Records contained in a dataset
*****

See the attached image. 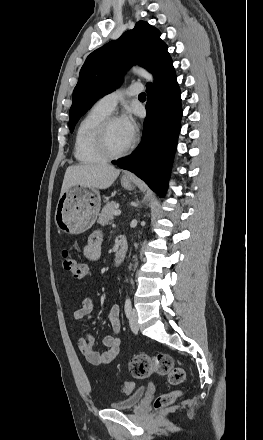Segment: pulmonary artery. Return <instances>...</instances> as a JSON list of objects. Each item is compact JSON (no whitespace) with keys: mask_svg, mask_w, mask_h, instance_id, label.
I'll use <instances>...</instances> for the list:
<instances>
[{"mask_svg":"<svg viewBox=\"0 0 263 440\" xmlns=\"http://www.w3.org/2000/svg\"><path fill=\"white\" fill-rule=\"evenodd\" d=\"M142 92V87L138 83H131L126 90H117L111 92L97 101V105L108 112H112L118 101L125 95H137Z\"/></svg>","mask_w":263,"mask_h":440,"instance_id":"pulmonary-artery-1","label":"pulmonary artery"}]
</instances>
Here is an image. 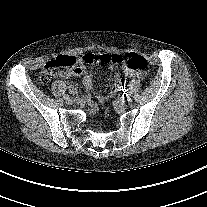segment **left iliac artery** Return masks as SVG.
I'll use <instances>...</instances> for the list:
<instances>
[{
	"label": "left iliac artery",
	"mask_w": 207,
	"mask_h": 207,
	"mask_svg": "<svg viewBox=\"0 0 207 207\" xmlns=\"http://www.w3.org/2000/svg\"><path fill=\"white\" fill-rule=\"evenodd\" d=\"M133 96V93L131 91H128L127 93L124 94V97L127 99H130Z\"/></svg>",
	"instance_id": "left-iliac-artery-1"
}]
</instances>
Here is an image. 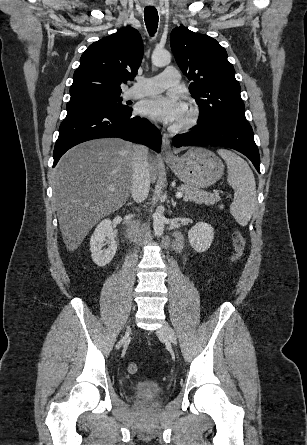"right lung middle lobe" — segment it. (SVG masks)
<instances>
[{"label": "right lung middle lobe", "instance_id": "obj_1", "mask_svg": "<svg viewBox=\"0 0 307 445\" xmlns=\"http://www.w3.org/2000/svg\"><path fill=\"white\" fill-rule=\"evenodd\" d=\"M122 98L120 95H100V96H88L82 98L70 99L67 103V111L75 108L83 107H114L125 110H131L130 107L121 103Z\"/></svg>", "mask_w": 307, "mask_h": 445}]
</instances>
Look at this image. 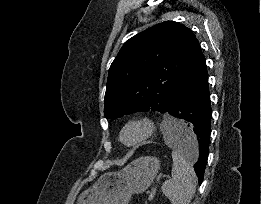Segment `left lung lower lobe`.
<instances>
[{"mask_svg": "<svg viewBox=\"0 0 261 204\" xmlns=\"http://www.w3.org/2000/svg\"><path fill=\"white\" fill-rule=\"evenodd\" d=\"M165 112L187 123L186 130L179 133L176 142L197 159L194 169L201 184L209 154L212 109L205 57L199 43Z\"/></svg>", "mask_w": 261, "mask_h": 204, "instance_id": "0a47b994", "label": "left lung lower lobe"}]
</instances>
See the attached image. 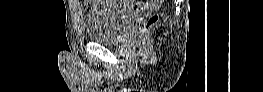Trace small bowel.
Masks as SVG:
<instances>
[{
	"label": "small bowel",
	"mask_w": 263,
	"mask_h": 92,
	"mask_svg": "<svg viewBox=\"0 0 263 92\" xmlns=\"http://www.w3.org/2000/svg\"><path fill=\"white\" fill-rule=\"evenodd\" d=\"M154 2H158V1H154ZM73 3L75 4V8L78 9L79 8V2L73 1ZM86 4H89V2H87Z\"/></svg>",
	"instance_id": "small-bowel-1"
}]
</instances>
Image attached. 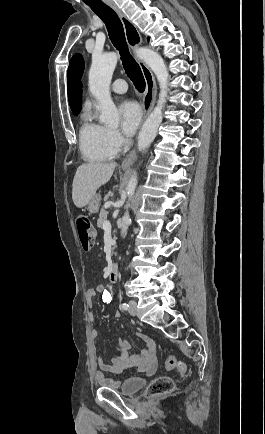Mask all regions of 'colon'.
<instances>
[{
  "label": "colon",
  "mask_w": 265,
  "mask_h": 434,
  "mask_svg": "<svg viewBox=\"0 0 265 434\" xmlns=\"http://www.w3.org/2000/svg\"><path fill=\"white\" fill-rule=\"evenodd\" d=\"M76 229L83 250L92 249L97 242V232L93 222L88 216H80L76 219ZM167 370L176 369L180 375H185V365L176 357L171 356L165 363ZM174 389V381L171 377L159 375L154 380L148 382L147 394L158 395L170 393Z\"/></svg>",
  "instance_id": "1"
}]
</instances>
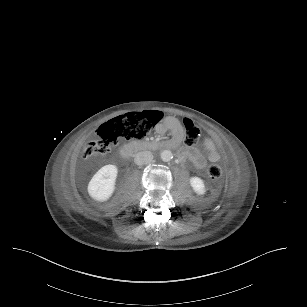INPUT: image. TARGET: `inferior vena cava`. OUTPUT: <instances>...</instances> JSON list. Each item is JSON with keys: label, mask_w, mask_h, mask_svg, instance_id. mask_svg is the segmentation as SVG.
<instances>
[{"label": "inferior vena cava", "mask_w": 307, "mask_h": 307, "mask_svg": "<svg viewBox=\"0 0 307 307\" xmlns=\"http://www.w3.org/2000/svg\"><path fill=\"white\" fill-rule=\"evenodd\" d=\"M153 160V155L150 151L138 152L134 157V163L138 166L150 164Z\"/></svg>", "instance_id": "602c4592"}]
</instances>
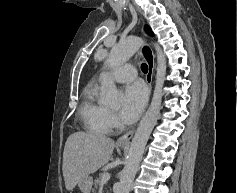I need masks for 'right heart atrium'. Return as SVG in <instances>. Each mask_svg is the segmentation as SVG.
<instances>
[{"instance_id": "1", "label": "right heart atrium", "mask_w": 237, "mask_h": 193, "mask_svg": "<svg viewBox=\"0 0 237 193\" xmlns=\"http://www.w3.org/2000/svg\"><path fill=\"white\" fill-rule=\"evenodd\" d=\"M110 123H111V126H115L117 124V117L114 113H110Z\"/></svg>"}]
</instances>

*****

* **Try it**: Go to the line that contains "instance_id. mask_svg is the segmentation as SVG." and copy exactly from there through the last line of the records above, both included. Omit pictures.

* **Reply**:
INPUT: image. TARGET: `inferior vena cava`. OUTPUT: <instances>...</instances> JSON list. Each item is JSON with keys: label, mask_w, mask_h, mask_svg, instance_id. mask_svg is the segmentation as SVG.
<instances>
[{"label": "inferior vena cava", "mask_w": 307, "mask_h": 307, "mask_svg": "<svg viewBox=\"0 0 307 307\" xmlns=\"http://www.w3.org/2000/svg\"><path fill=\"white\" fill-rule=\"evenodd\" d=\"M153 160V155L150 151L138 152L134 157V163L138 166L150 164Z\"/></svg>", "instance_id": "602c4592"}]
</instances>
I need masks for 'right heart atrium'. Return as SVG in <instances>. Each mask_svg is the segmentation as SVG.
<instances>
[{"instance_id": "1", "label": "right heart atrium", "mask_w": 237, "mask_h": 193, "mask_svg": "<svg viewBox=\"0 0 237 193\" xmlns=\"http://www.w3.org/2000/svg\"><path fill=\"white\" fill-rule=\"evenodd\" d=\"M110 123H111V126H115L117 124V117L114 113H110Z\"/></svg>"}]
</instances>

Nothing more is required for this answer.